= International Institute for Prehistoric Research of Cantabria =

The International Institute for Prehistoric Research of Cantabria (Instituto Internacional de Investigaciones Prehistóricas de Cantabria) is a university research institute of mixed character, created by the University of Cantabria on 29 April 2004. It is sponsored by the University of Cantabria, the Government of Cantabria and the Spanish Santander central bank (Banco Santander Central Hispano). Since 2004 it has been an associated unit of the National Research Council (Institute of History at Madrid, and Institución Milá y Fontanals at Barcelona.

The current director is Manuel Ramón González Morales.

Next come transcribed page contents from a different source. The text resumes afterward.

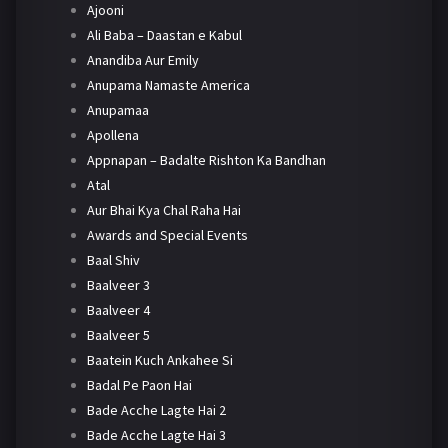
Ajooni
Ali Baba – Daastan e Kabul
Anandiba Aur Emily
Anupama Namaste America
Anupamaa
Apollena
Appnapan – Badalte Rishton Ka Bandhan
Atal
Aur Bhai Kya Chal Raha Hai
Awards and Special Events
Baal Shiv
Baalveer 3
Baalveer 4
Baalveer 5
Baatein Kuch Ankahee Si
Badal Pe Paon Hai
Bade Acche Lagte Hai 2
Bade Acche Lagte Hai 3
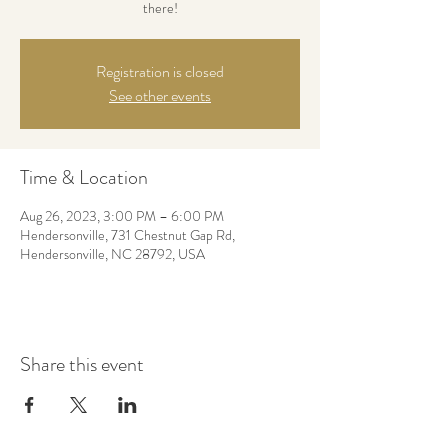
there!
Registration is closed
See other events
Time & Location
Aug 26, 2023, 3:00 PM – 6:00 PM
Hendersonville, 731 Chestnut Gap Rd,
Hendersonville, NC 28792, USA
Share this event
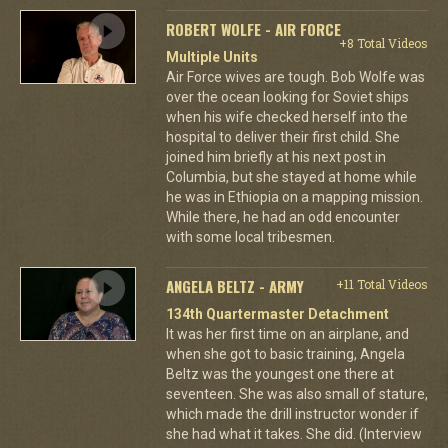
ROBERT WOLFE - AIR FORCE
+8 Total Videos
Multiple Units
Air Force wives are tough. Bob Wolfe was
over the ocean looking for Soviet ships
when his wife checked herself into the
hospital to deliver their first child. She
joined him briefly at his next post in
Columbia, but she stayed at home while
he was in Ethiopia on a mapping mission.
While there, he had an odd encounter
with some local tribesmen.
ANGELA BELTZ - ARMY
+11 Total Videos
134th Quartermaster Detachment
It was her first time on an airplane, and
when she got to basic training, Angela
Beltz was the youngest one there at
seventeen. She was also small of stature,
which made the drill instructor wonder if
she had what it takes. She did. (Interview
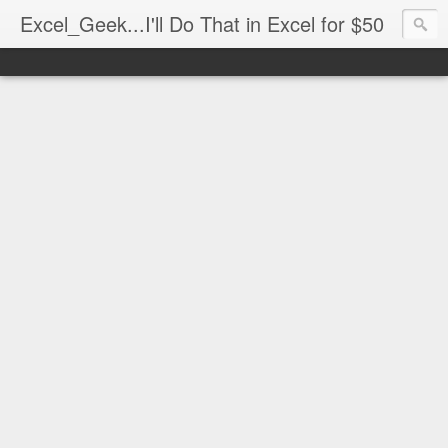
Excel_Geek...I'll Do That in Excel for $50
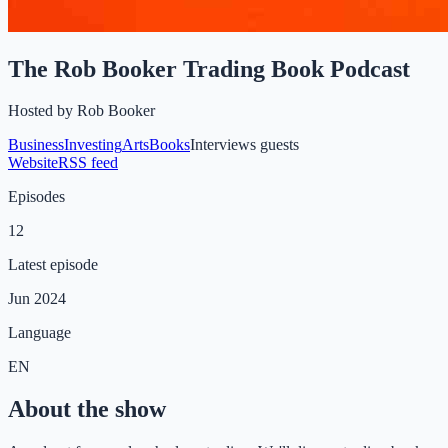
The Rob Booker Trading Book Podcast
Hosted by
Rob Booker
Business
Investing
Arts
Books
Interviews guests
Website
RSS feed
Episodes
12
Latest episode
Jun 2024
Language
EN
About the show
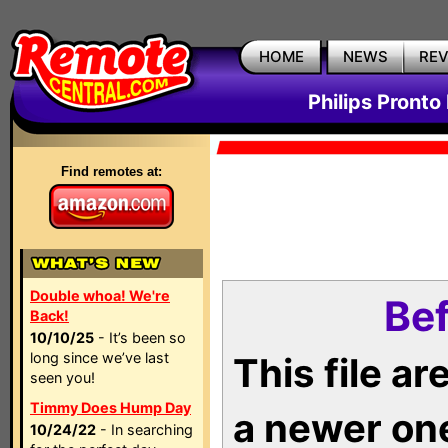
HOME
NEWS
RE
Philips Pronto
Find remotes at:
Double whoa! We're
Bef
Back!
10/10/25
- It’s been so
long since we’ve last
This file a
seen you!
Timmy Does Hump Day
a newer on
10/24/22
- In searching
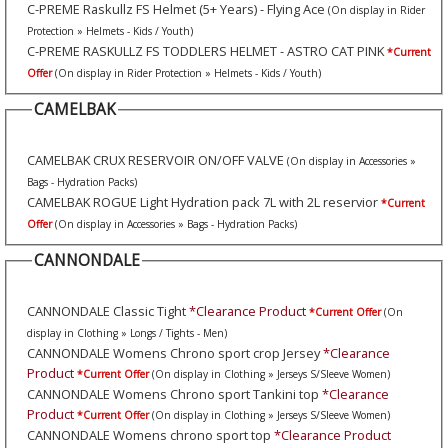
C-PREME Raskullz FS Helmet (5+ Years) - Flying Ace
(On display in Rider
Protection » Helmets - Kids / Youth)
C-PREME RASKULLZ FS TODDLERS HELMET - ASTRO CAT PINK
*Current
Offer
(On display in Rider Protection » Helmets - Kids / Youth)
CAMELBAK
CAMELBAK CRUX RESERVOIR ON/OFF VALVE
(On display in Accessories »
Bags - Hydration Packs)
CAMELBAK ROGUE Light Hydration pack 7L with 2L reservior
*Current
Offer
(On display in Accessories » Bags - Hydration Packs)
CANNONDALE
CANNONDALE Classic Tight
*Clearance Product
*Current Offer
(On
display in Clothing » Longs / Tights - Men)
CANNONDALE Womens Chrono sport crop Jersey
*Clearance
Product
*Current Offer
(On display in Clothing » Jerseys S/Sleeve Women)
CANNONDALE Womens Chrono sport Tankini top
*Clearance
Product
*Current Offer
(On display in Clothing » Jerseys S/Sleeve Women)
CANNONDALE Womens chrono sport top
*Clearance Product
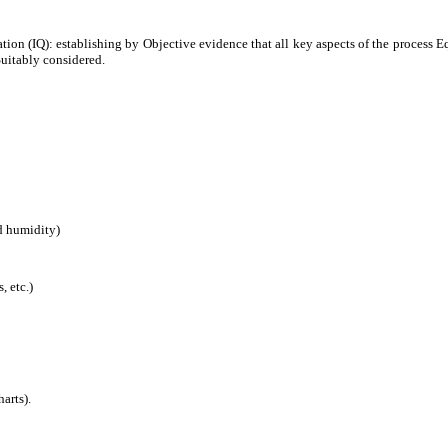
cation (IQ): establishing by Objective evidence that all key aspects of the process
Suitably considered.
d humidity)
, etc.)
harts).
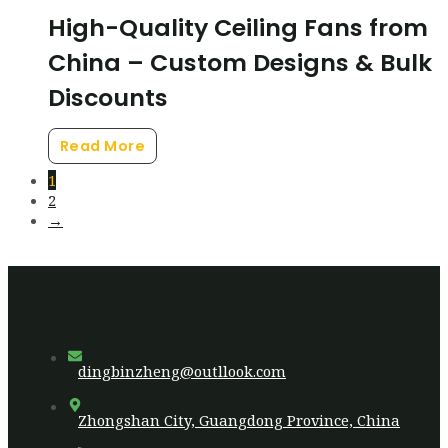
High-Quality Ceiling Fans from
China – Custom Designs & Bulk
Discounts
Read More
1
2
→
dingbinzheng@outllook.com
Zhongshan City, Guangdong Province, China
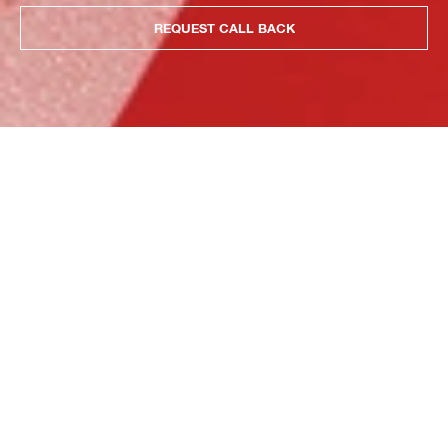
REQUEST CALL BACK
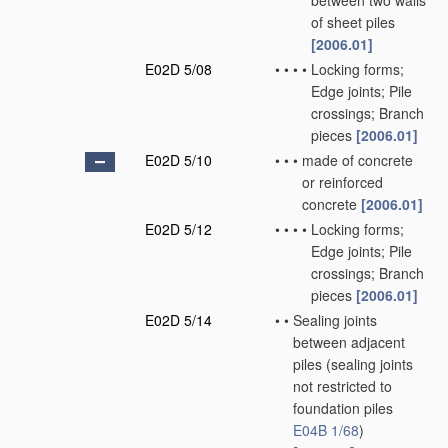
between two walls
of sheet piles
[2006.01]
E02D 5/08
•
•
•
•
Locking forms;
Edge joints; Pile
crossings; Branch
pieces
[2006.01]
E02D 5/10
•
•
•
made of concrete
or reinforced
concrete
[2006.01]
E02D 5/12
•
•
•
•
Locking forms;
Edge joints; Pile
crossings; Branch
pieces
[2006.01]
E02D 5/14
•
•
Sealing joints
between adjacent
piles
(sealing joints
not restricted to
foundation piles
E04B 1/68
)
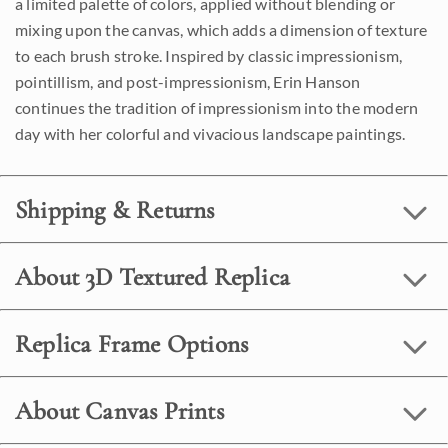
a limited palette of colors, applied without blending or
mixing upon the canvas, which adds a dimension of texture
to each brush stroke. Inspired by classic impressionism,
pointillism, and post-impressionism, Erin Hanson
continues the tradition of impressionism into the modern
day with her colorful and vivacious landscape paintings.
Shipping & Returns
About 3D Textured Replica
Replica Frame Options
About Canvas Prints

The Institute is dedicated to prehistoric research, both of basic and applied and provides technical advice within this field. A recent five-year plan (2003-2007) has defined its subject areas of focus:

- Prehistoric Art
- Paleolithic of southwest Europe
- Origin and development of rural societies
- Prehistoric Technology

Since 2005, the IIIPC has published a journal called "Monographs of the Cantabria International Institute for Prehistoric Research" (Monografías del Instituto Internacional de Investigaciones Prehistóricas de Cantabria) with the technical support of the University of Cantabria Publications Service. This aims to disseminate the results of investigations and scientific output of the Institute in the field of prehistory.